Ele era um cara muito enrolado. O filho da mãe era bom. Nunca repetia uma lorota e tinha sempre uma estória mais maluca que a outra na ponta da língua e uma clientela de ouvintes fiéis: todo o pessoal daquele bar, perto do posto 5. Eles sabiam exatamente os dias e a hora em que ele aparecia. Já deixavam uma cadeira e uma cerveja gelada esperando por ele. Ali era tratado como um rei. Quando chegava, os caras do bar formavam uma roda de cadeiras ao seu redor, cada um com um copo de cerveja na mão e então ficavam todos em silêncio, depois de alguns uivos e assobios. Ele nem se intimidava, acendia calmamente um cigarro e ficava um tempão olhando pros caras.
Eu nunca tinha visto um bar tão silencioso. Quando entrei já estavam todos sentados em roda, do jeito que eu tinha ouvido falar. O bar estava cheio, mas fiquei sozinho no balcão, enquanto enrolava com um copo de vinho. Ouvi falar tanto desse cara que resolvi ir lá pra ver. Na verdade fui apenas porque não tinha coisa melhor pra fazer. Pelo menos uma coisa era verdade, o cara era respeitado ali: só ele falava, sentado no meio daqueles pais de família de camisa social, de calça jeans com um maço de free no bolso. Ele tinha o controle daquilo tudo. De repente começava a conversar com os caras da roda e quando menos se percebia ele já tinha começado uma nova história. O dono do bar então desligava o rádio e se juntava à pequena multidão.
De onde eu estava não dava pra ouvir tudo, mas vi que ele fazia umas perguntas meio estranhas pros homens dali, que respondiam sem titubear. Perguntas do tipo: 'o que você mais ama na sua vida?' (um dos caras respondeu que era a cerveja e uma dúzia concordou com ele) ou 'qual o maior sonho de sua vida?' (o mesmo cara disse 'presidente do brasil' e dessa vez só dois concordaram com ele). Eu tinha a impressão de que ele era capaz de chamar todos ali pelo nome. Era um sujeito cativante de verdade. Tinha uma barba por fazer e não era possível dizer se tinha 30 ou 50 anos.
De repente ele se levantou e aí consegui ouvir com nitidez sua voz rouca ecoando pelo bar:
- Já contei pra vocês de quando me encontrei com Deus?... Pois bem, não faz tanto tempo assim. Mas minha barba era um pouco menor e eu não tinha esses fios brancos aqui...
Ele começou a sacudir a cabeça na frente de todos e os homens riam e pediam pra ele continuar .

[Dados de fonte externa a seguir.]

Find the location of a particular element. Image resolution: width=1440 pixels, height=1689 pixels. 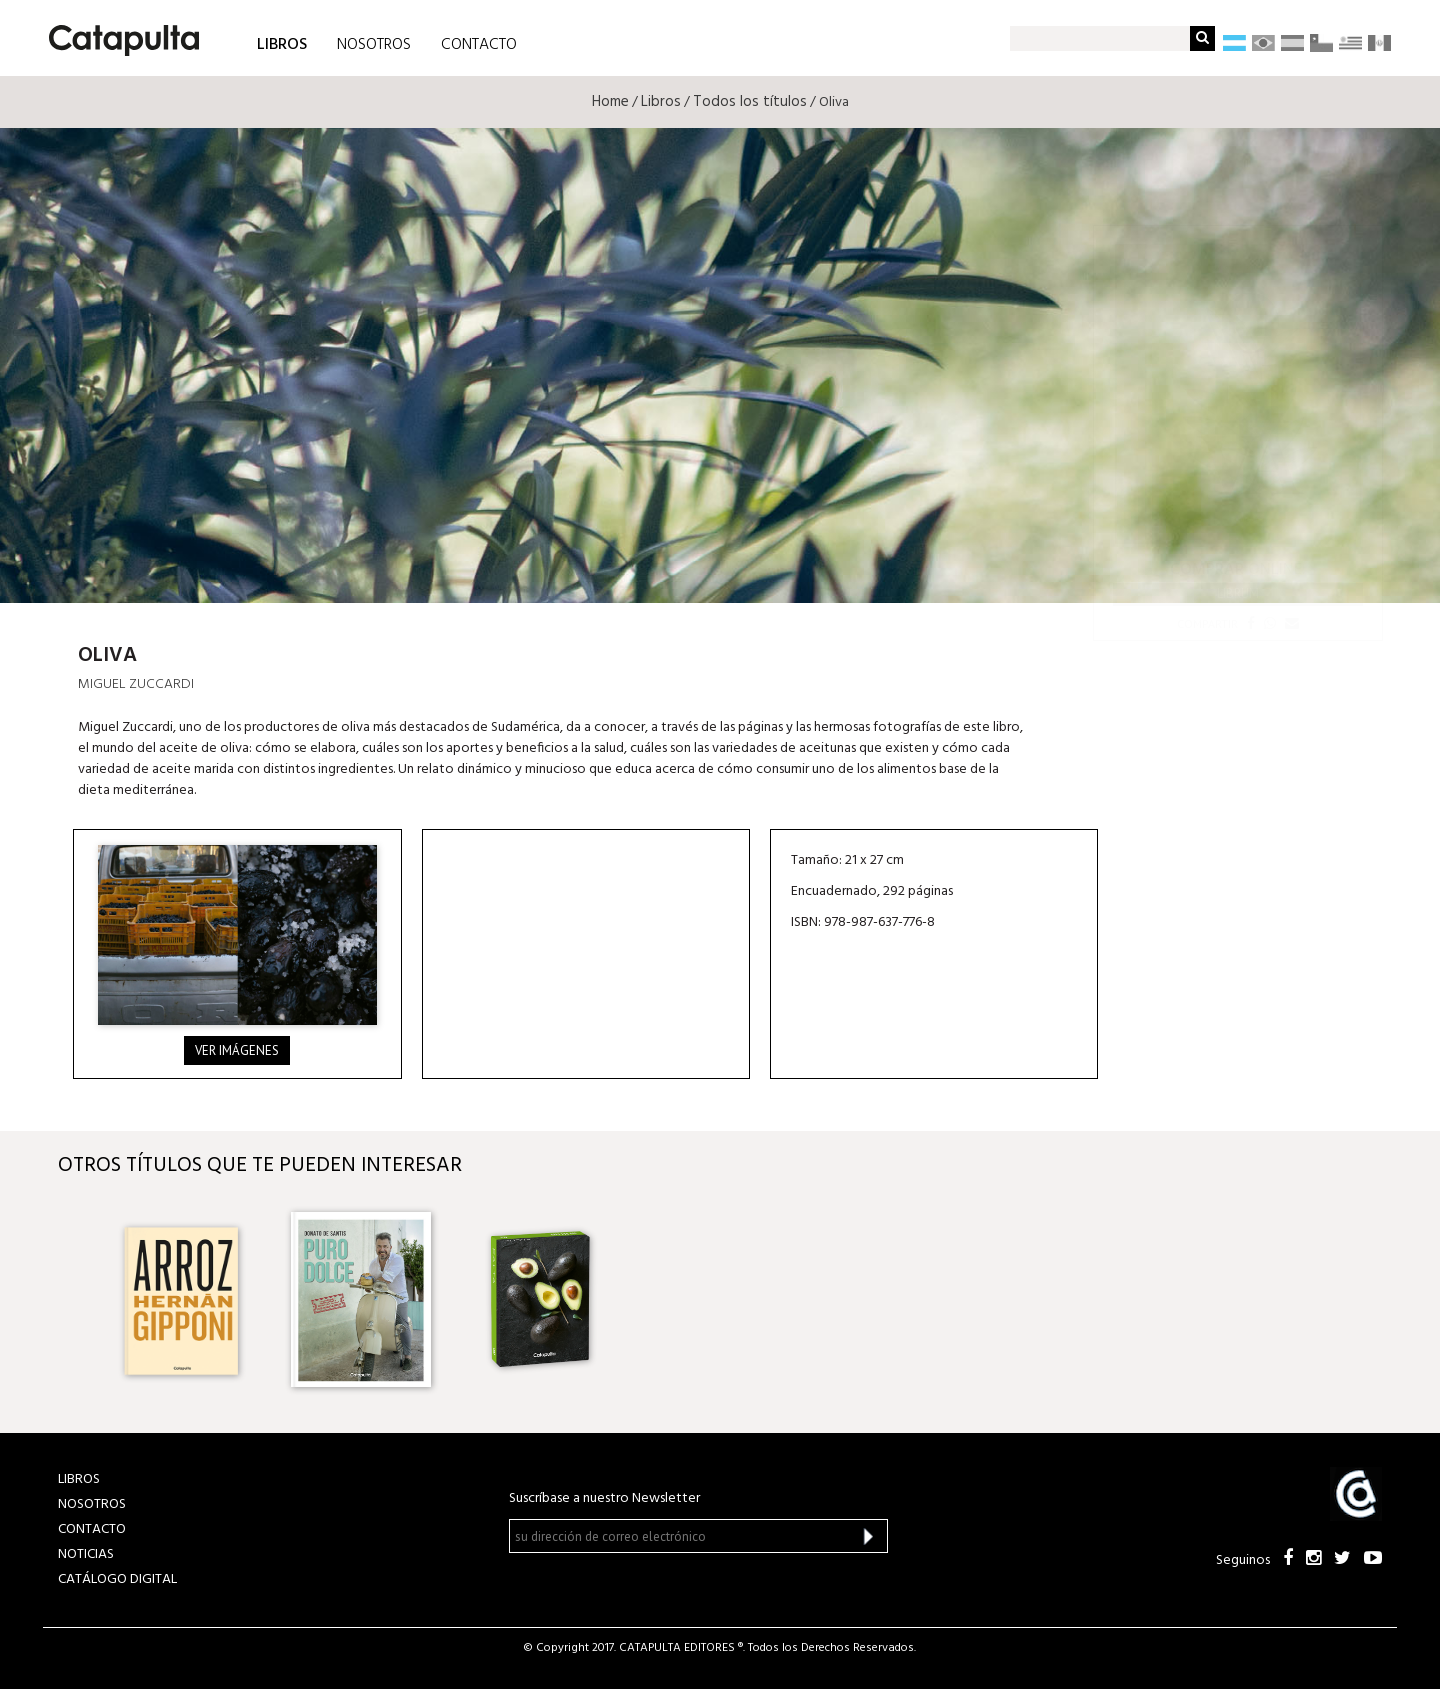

- Foi num dia que estava dando aula na faculdade. Durante o dia todo pude enxergar umas luzes estranhas passando pela janela da sala. O esquisito é que parecia que apenas eu podia vê-las. Consegui me conter e não comentei com nenhum dos alunos sobre aquilo. Na saída, quando fui pegar meu carro na garagem percebi que ele não estava no lugar onde eu o havia estacionado. Estava umas duas vagas pra direita e nele havia um homem sentado. Quando me aproximei o homem desceu do capô com um salto e me cumprimentou com um gesto esquisito. Um pouco nervoso, perguntei se não havia um lugar melhor pra ele ficar sentado, mas antes que eu terminasse de falar ele me sorriu e perguntou se não lhe daria uma carona até os limites da cidade...

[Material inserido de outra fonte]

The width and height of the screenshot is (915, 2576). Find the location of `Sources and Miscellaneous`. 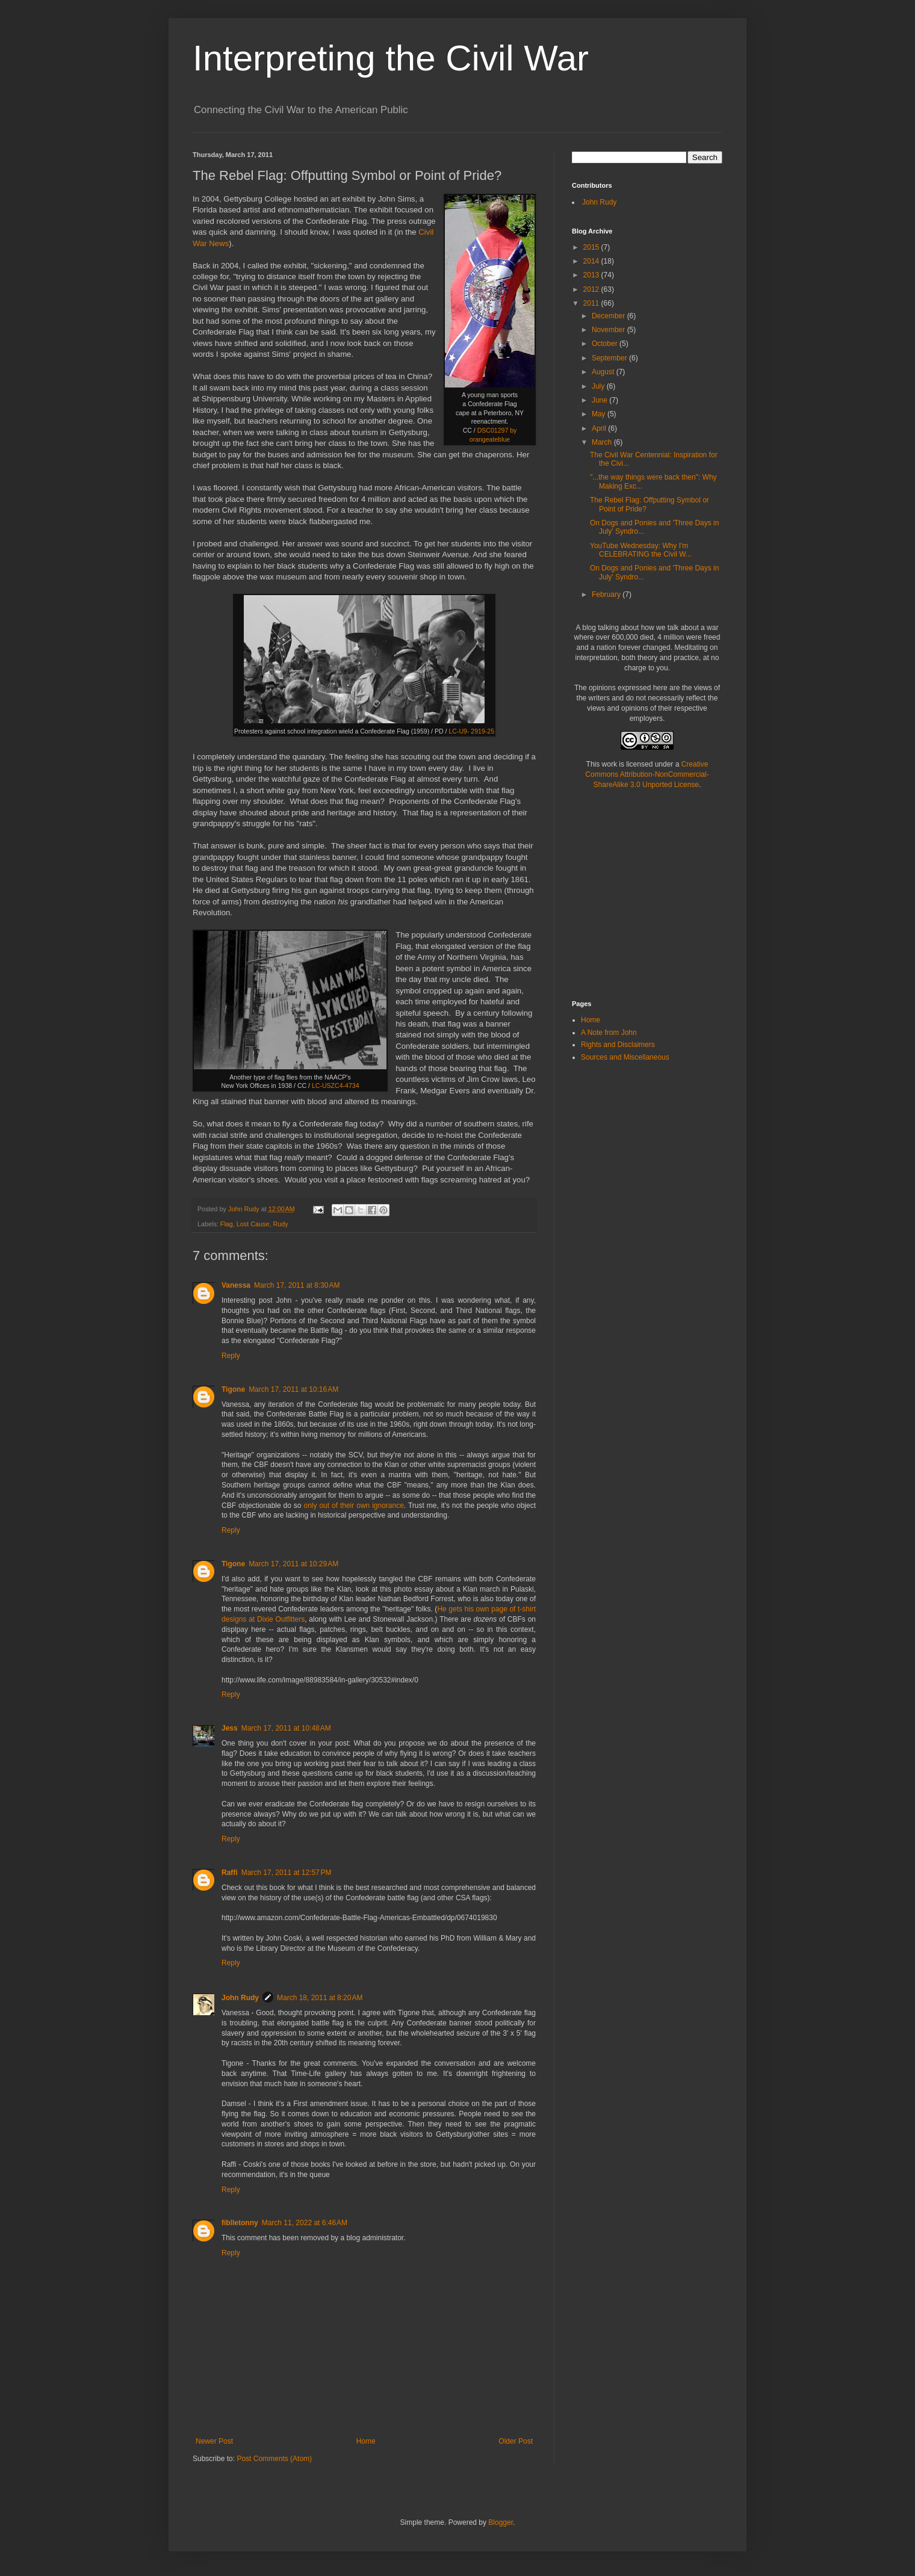

Sources and Miscellaneous is located at coordinates (625, 1057).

Nessa altura meu vinho já havia acabado e eu não tinha como pedir outro, porque o dono do bar estava grudado no contador de estórias. Estiquei o braço e enchi o copo com água da torneira, só pra ter alguma coisa pra beber. Aos poucos eu também estava ficando entretido na conversa do cara.

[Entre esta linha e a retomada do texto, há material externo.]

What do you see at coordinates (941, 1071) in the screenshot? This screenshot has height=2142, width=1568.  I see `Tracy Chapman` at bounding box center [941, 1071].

- ... no começo ele não dizia nada, só ficava me olhando dirigir. parecia que o sujeito nunca tinha entrado num carro. Assim que saímos da parte urbana da cidade ele virou e disse: "eu sou Deus!" e aí eu dei risada e falei "e eu sou o Peter Pan" e aí ele riu mais alto que eu. Uma risada louca e barulhenta que gelou meu corpo todo. E então ele perguntou se eu duvidava e eu disse que não e ele riu de novo aquela risada maluca e desapareceu, assim, do nada, e de repente apareceu de novo no banco de trás do carro. Eu soltei um "caralho!" e ele repetiu "caralho" e colocou a mão no meu ombro e disse "cara, como vocês são engraçados, eu já havia me esquecido". Foi nessa hora que eu percebi que ele era mesmo Deus e aí entrei em pânico. A gente acha que quando encontrar com Deus vai fazer um monte de perguntas inteligentes ou vai abraçar ele e ser engolido pelo cosmos, mas na hora não me passava nada pela cabeça e a única coisa que eu consegui fazer foi perguntar se ele tinha um cigarro. Nem me lembrei que provavelmente Deus não fumava... Pra mim deus nem existia e agora ele estava no banco de trás do meu carro sacando um L&M light e acendendo pra mim não ter que parar de dirigir...
Os caras em volta da roda nem piscavam. Eu não sabia se ia embora, se mandava ele parar com aquilo ou se puxava uma cadeira e entrava na roda. O cara não parava. Parecia que tinha entrado num transe.
- ... fiquei um bom tempo sem conseguir falar nada, só tragando o L&M que ele tinha me dado. Foi ele quem puxou assunto. "E aí, que tem feito de bom?". E eu: "voltei a dar aulas na faculdade". "Bom, bom...hei, que tal se a gente parasse um pouco depois dessa estrada? Andar de carro me enjoa". Aí eu disse que tudo bem e parei o carro onde ele tinha falado. Eu estava morrendo de medo. Mesmo assim nos sentamos perto de um laguinho mixuruca que acompanhava aquele pedaço da estrada e ficamos lá em silêncio. Fiquei tentando me lembrar de alguma pergunta pra fazer pra ele, mas não me lembrava de nenhuma. Ele ficava arrancando uns matinhos com a mão e as vezes esmagava umas formigas com a ponta dos dedos. De repente ficou me olhando e o silêncio já estava ficando insuportável quando eu criei coragem e perguntei: "existe mesmo um céu e um inferno?". "Existe, mas talvez não como você imagine. De qualquer forma, eu moro no céu". E ele riu de novo aquela risada insana e começou a arrancar mato que nem um doido e eu quase levantei e sai correndo.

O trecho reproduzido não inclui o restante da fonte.